La Banca centrale europea (Bce) è al lavoro su un piano che prevede il risanamento radicale delle banche dell'Eurozona. Lo scrive in un'anticipazione il settimanale tedesco "Die Zeit", secondo cui "dall'autunno prossimo i banchieri centrali con le autorità di controllo esamineranno i bilanci dei più importanti istituti finanziari dell'Eurozona".
Si tratta, si legge sul settimanale, di circa 140 banche che coprono circa l'80% del mercato. Nella Bce vengono già formati i team che dovranno realizzare le verifiche.
Con l'aiuto di stress test, si legge, si indagherà "su quanto le banche siano in grado di reagire a nuovo crollo congiunturale". Istituti che "non riuscissero da soli a riempire eventuali buchi di capitale, dovrebbero essere ricapitalizzati dagli Stati membri". E questo, spiega "Die Zeit", "potrebbe coinvolgere il Fondo Esm se non fossero in condizione di risanarle".
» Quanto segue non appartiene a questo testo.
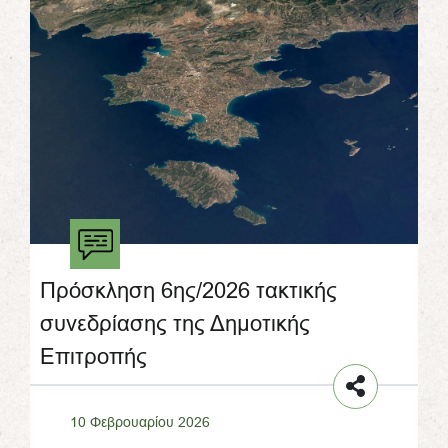
Πρόσκληση 6ης/2026 τακτικής
συνεδρίασης της Δημοτικής
Επιτροπής
10 Φεβρουαρίου 2026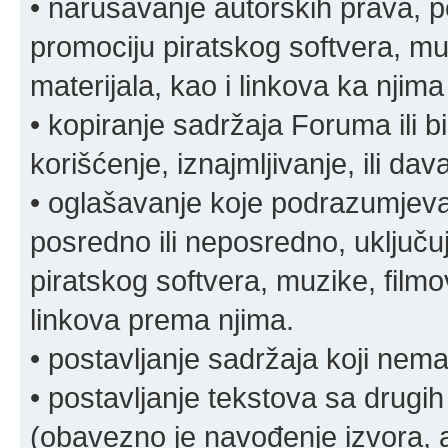
• narušavanje autorskih prava, p
promociju piratskog softvera, muz
materijala, kao i linkova ka njima
• kopiranje sadržaja Foruma ili b
korišćenje, iznajmljivanje, ili da
• oglašavanje koje podrazumjeva
posredno ili neposredno, uključuj
piratskog softvera, muzike, filmov
linkova prema njima.
• postavljanje sadržaja koji nema
• postavljanje tekstova sa drugi
(obavezno je navođenje izvora, au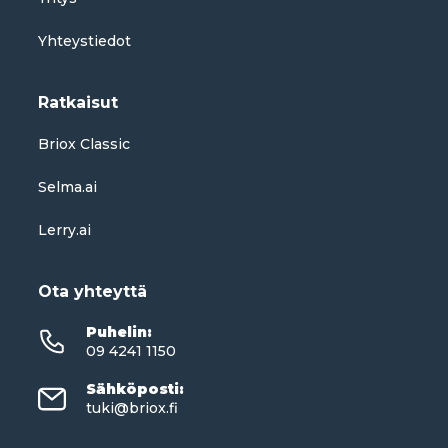
Yhteystiedot
Ratkaisut
Briox Classic
Selma.ai
Lerry.ai
Ota yhteyttä
Puhelin
:
09 4241 1150
Sähköposti
:
tuki@briox.fi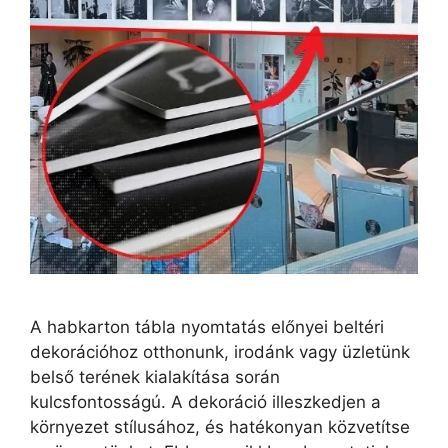
A habkarton tábla nyomtatás előnyei beltéri
dekorációhoz otthonunk, irodánk vagy üzletünk
belső terének kialakítása során
kulcsfontosságú. A dekoráció illeszkedjen a
környezet stílusához, és hatékonyan közvetítse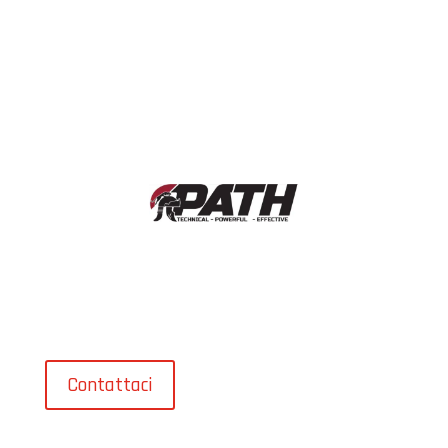
43699
Il Path è un’arte marziale a Roma che combina
disciplina, autodifesa e crescita interiore, offrendo un
percorso completo per corpo e mente.
Contattaci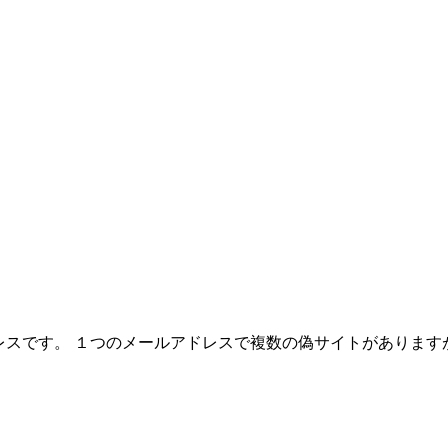
レスです。 １つのメールアドレスで複数の偽サイトがあります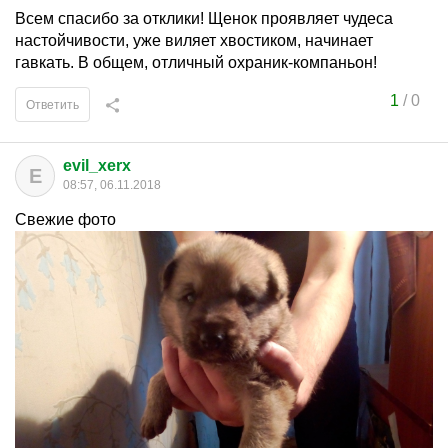
Всем спасибо за отклики! Щенок проявляет чудеса
настойчивости, уже виляет хвостиком, начинает
гавкать. В общем, отличный охраник-компаньон!
1
/
0
Ответить
evil_xerx
E
08:57, 06.11.2018
Свежие фото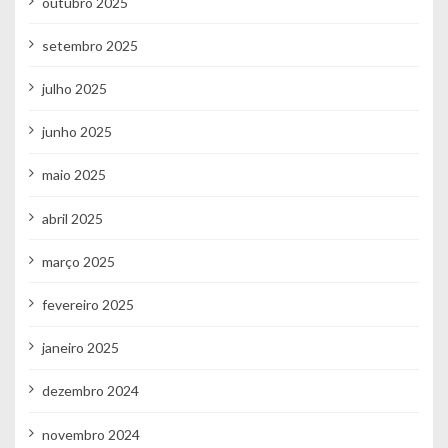
outubro 2025
setembro 2025
julho 2025
junho 2025
maio 2025
abril 2025
março 2025
fevereiro 2025
janeiro 2025
dezembro 2024
novembro 2024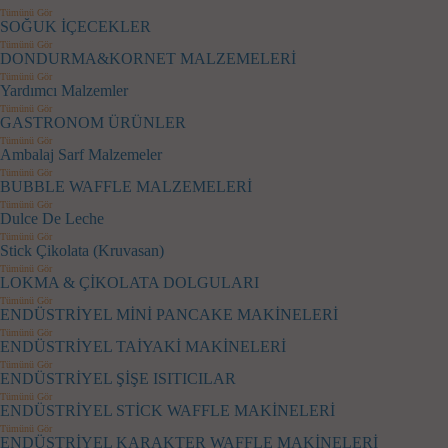
Tümünü Gör
SOĞUK İÇECEKLER
Tümünü Gör
DONDURMA&KORNET MALZEMELERİ
Tümünü Gör
Yardımcı Malzemler
Tümünü Gör
GASTRONOM ÜRÜNLER
Tümünü Gör
Ambalaj Sarf Malzemeler
Tümünü Gör
BUBBLE WAFFLE MALZEMELERİ
Tümünü Gör
Dulce De Leche
Tümünü Gör
Stick Çikolata (Kruvasan)
Tümünü Gör
LOKMA & ÇİKOLATA DOLGULARI
Tümünü Gör
ENDÜSTRİYEL MİNİ PANCAKE MAKİNELERİ
Tümünü Gör
ENDÜSTRİYEL TAİYAKİ MAKİNELERİ
Tümünü Gör
ENDÜSTRİYEL ŞİŞE ISITICILAR
Tümünü Gör
ENDÜSTRİYEL STİCK WAFFLE MAKİNELERİ
Tümünü Gör
ENDÜSTRİYEL KARAKTER WAFFLE MAKİNELERİ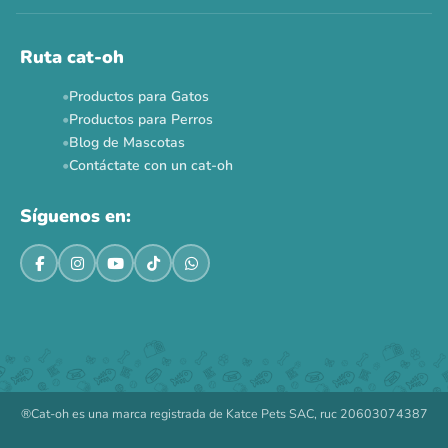
Ruta cat-oh
Productos para Gatos
Productos para Perros
Blog de Mascotas
Contáctate con un cat-oh
Síguenos en:
®Cat-oh es una marca registrada de Katce Pets SAC, ruc 20603074387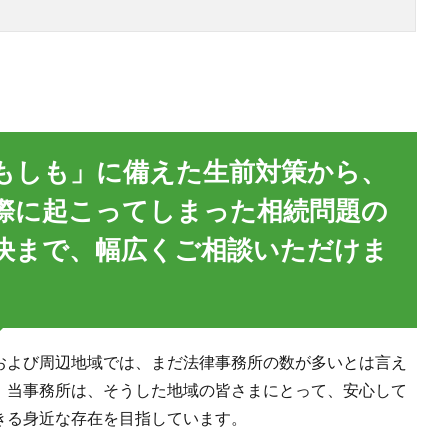
もしも」に備えた生前対策から、
際に起こってしまった相続問題の
決まで、幅広くご相談いただけま
。
および周辺地域では、まだ法律事務所の数が多いとは言え
。当事務所は、そうした地域の皆さまにとって、安心して
きる身近な存在を目指しています。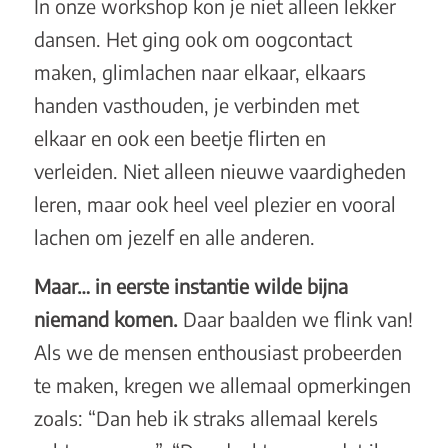
In onze workshop kon je niet alleen lekker
dansen. Het ging ook om oogcontact
maken, glimlachen naar elkaar, elkaars
handen vasthouden, je verbinden met
elkaar en ook een beetje flirten en
verleiden. Niet alleen nieuwe vaardigheden
leren, maar ook heel veel plezier en vooral
lachen om jezelf en alle anderen.
Maar… in eerste instantie wilde bijna
niemand komen.
Daar baalden we flink van!
Als we de mensen enthousiast probeerden
te maken, kregen we allemaal opmerkingen
zoals: “Dan heb ik straks allemaal kerels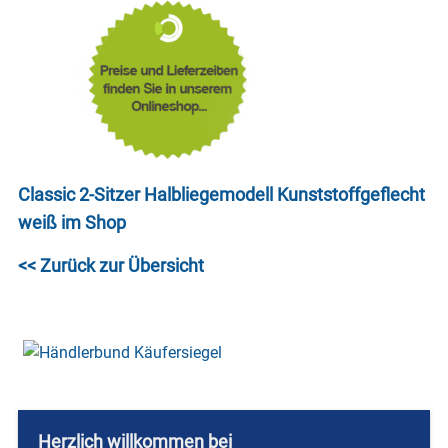
Classic 2-Sitzer Halbliegemodell Kunststoffgeflecht
weiß im Shop
<< Zurück zur Übersicht
Herzlich willkommen bei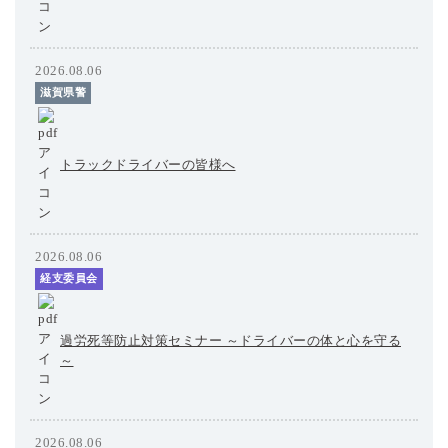
2026.08.06
滋賀県警
トラックドライバーの皆様へ
2026.08.06
経支委員会
過労死等防止対策セミナー ～ドライバーの体と心を守る
～
2026.08.06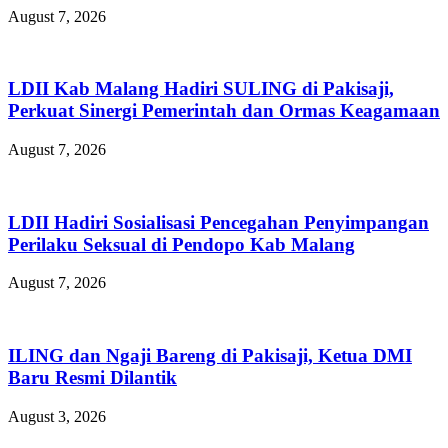
August 7, 2026
LDII Kab Malang Hadiri SULING di Pakisaji,
Perkuat Sinergi Pemerintah dan Ormas Keagamaan
August 7, 2026
LDII Hadiri Sosialisasi Pencegahan Penyimpangan
Perilaku Seksual di Pendopo Kab Malang
August 7, 2026
ILING dan Ngaji Bareng di Pakisaji, Ketua DMI
Baru Resmi Dilantik
August 3, 2026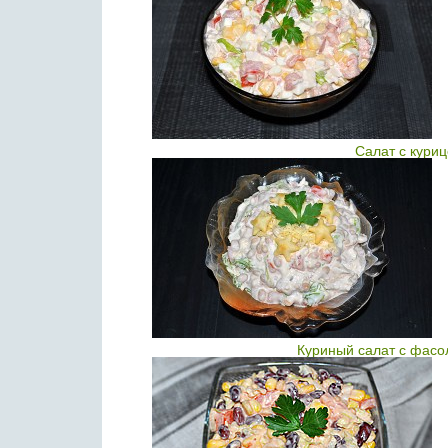
Салат с кури
Куриный салат с фасо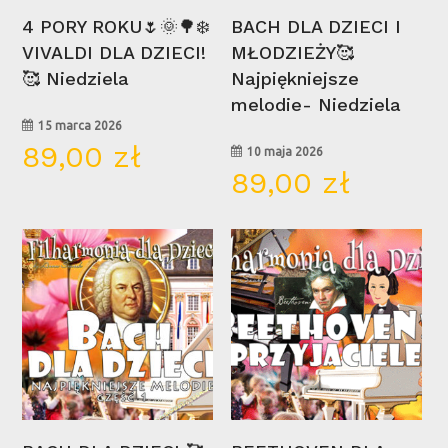
Wybierz Opcje
Wybierz Opcje
4 PORY ROKU🌷🌞🌳❄️
BACH DLA DZIECI I
VIVALDI DLA DZIECI!
MŁODZIEŻY🥰
Brak produktów w koszyku.
🥰 Niedziela
Najpiękniejsze
melodie- Niedziela
Go To Shop
15 marca 2026
89,00
zł
10 maja 2026
89,00
zł
09
16
maj
lis
Wybierz Opcje
Wybierz Opcje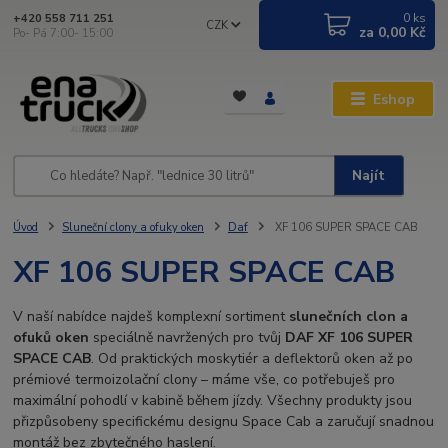
0
ks
+420 558 711 251
CZK
za
0,00 Kč
Po- Pá 7:00- 15:00
Eshop
Najít
Úvod
Sluneční clony a ofuky oken
Daf
XF 106 SUPER SPACE CAB
XF 106 SUPER SPACE CAB
V naší nabídce najdeš komplexní sortiment
slunečních clon a
ofuků oken
speciálně navržených pro tvůj
DAF XF 106 SUPER
SPACE CAB
. Od praktických moskytiér a deflektorů oken až po
prémiové termoizolační clony – máme vše, co potřebuješ pro
maximální pohodlí v kabině během jízdy. Všechny produkty jsou
přizpůsobeny specifickému designu Space Cab a zaručují snadnou
montáž bez zbytečného haslení.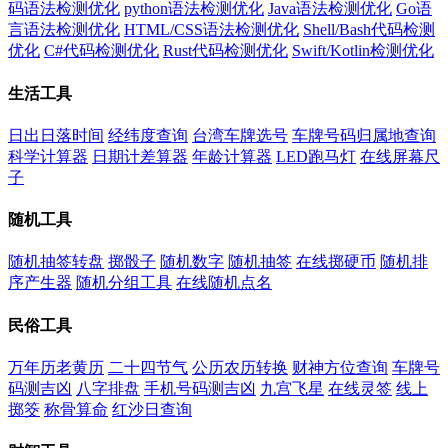
码语法检测优化
python语法检测优化
Java语法检测优化
Go语
言语法检测优化
HTML/CSS语法检测优化
Shell/Bash代码检测
优化
C#代码检测优化
Rust代码检测优化
Swift/Kotlin检测优化
生活工具
日出日落时间
经纬度查询
台湾车牌选号
车牌号码归属地查询
科学计算器
日期计差算器
年龄计算器
LED跑马灯
在线屏幕尺
子
随机工具
随机抽签转盘
掷骰子
随机数字
随机抽签
在线掷硬币
随机排
序产生器
随机分组工具
在线随机点名
民俗工具
万年历老黄历
二十四节气
公历农历转换
财神方位查询
车牌号
码测吉凶
八字排盘
手机号码测吉凶
九宫飞星
在线灵签
线上
掷筊
称骨算命
红沙日查询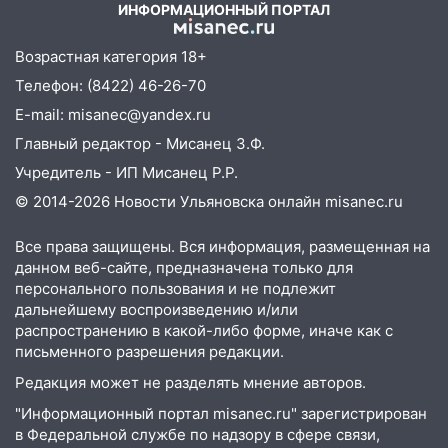
ИНФОРМАЦИОННЫЙ ПОРТАЛ
Возрастная категория 18+
Телефон: (8422) 46-26-70
E-mail: misanec@yandex.ru
Главный редактор - Мисанец З.Ф.
Учредитель - ИП Мисанец Р.Р.
© 2014-2026 Новости Ульяновска онлайн
misanec.ru
Все права защищены. Вся информация, размещенная на
данном веб-сайте, предназначена только для
персонального пользования и не подлежит
дальнейшему воспроизведению и/или
распространению в какой-либо форме, иначе как с
письменного разрешения редакции.
Редакция может не разделять мнение авторов.
"Информационный портал misanec.ru" зарегистрирован
в Федеральной службе по надзору в сфере связи,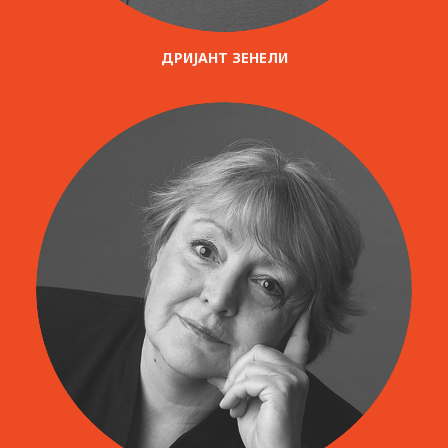
ДРИЈАНТ ЗЕНЕЛИ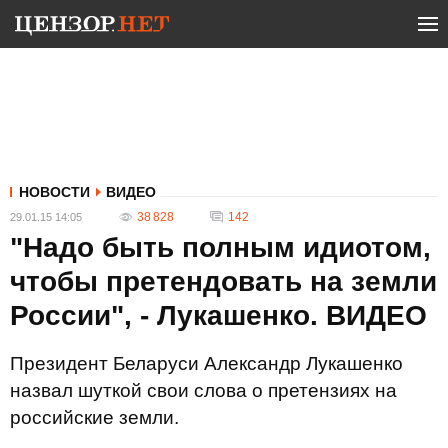
НОВОСТИ
ВИДЕО
38 828
142
29.01.15 14:05
"Надо быть полным идиотом,
чтобы претендовать на земли
России", - Лукашенко. ВИДЕО
Президент Беларуси Александр Лукашенко
назвал шуткой свои слова о претензиях на
российские земли.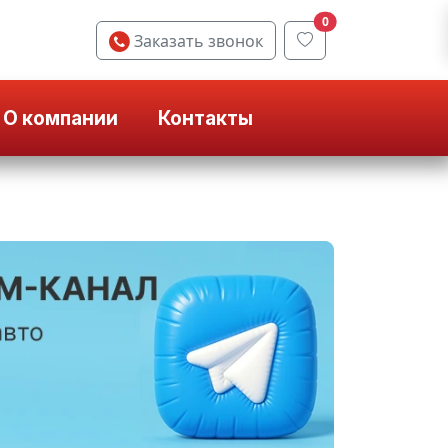
0
Заказать звонок
О компании
Контакты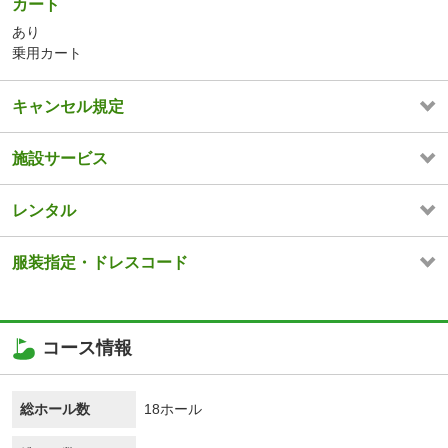
カート
あり
乗用カート
キャンセル規定
施設サービス
レンタル
服装指定・ドレスコード
コース情報
総ホール数
18ホール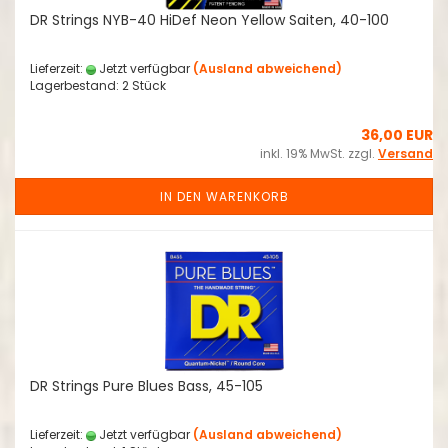
DR Strings NYB-40 HiDef Neon Yellow Saiten, 40-100
Lieferzeit:
Jetzt verfügbar
(Ausland abweichend)
Lagerbestand: 2 Stück
36,00 EUR
inkl. 19% MwSt. zzgl.
Versand
IN DEN WARENKORB
DR Strings Pure Blues Bass, 45-105
Lieferzeit:
Jetzt verfügbar
(Ausland abweichend)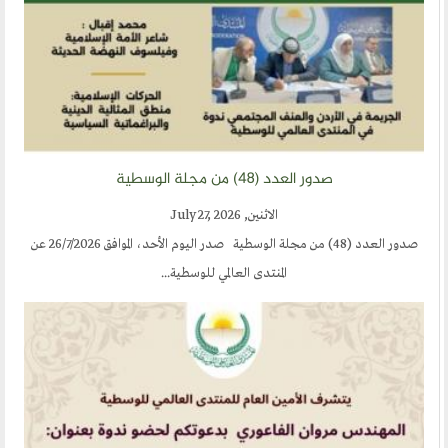
صدور العدد (48) من مجلة الوسطية صدر اليوم الأحد، الموافق 26/7/2026 عن
العالمي للوسطية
Sempre secondo il settimanale tedesco, il piano di risanamento radicale delle banche dell'eurozona incontra ostacoli in Italia e Francia. "Se l'ambiziosa tabella di marcia potrà essere rispettata non è chiaro", si legge. In particolare Francia e Italia, scrive il "Die Zeit", "resistono" alla richiesta di "lasciar controllare le loro banche da periti esterni".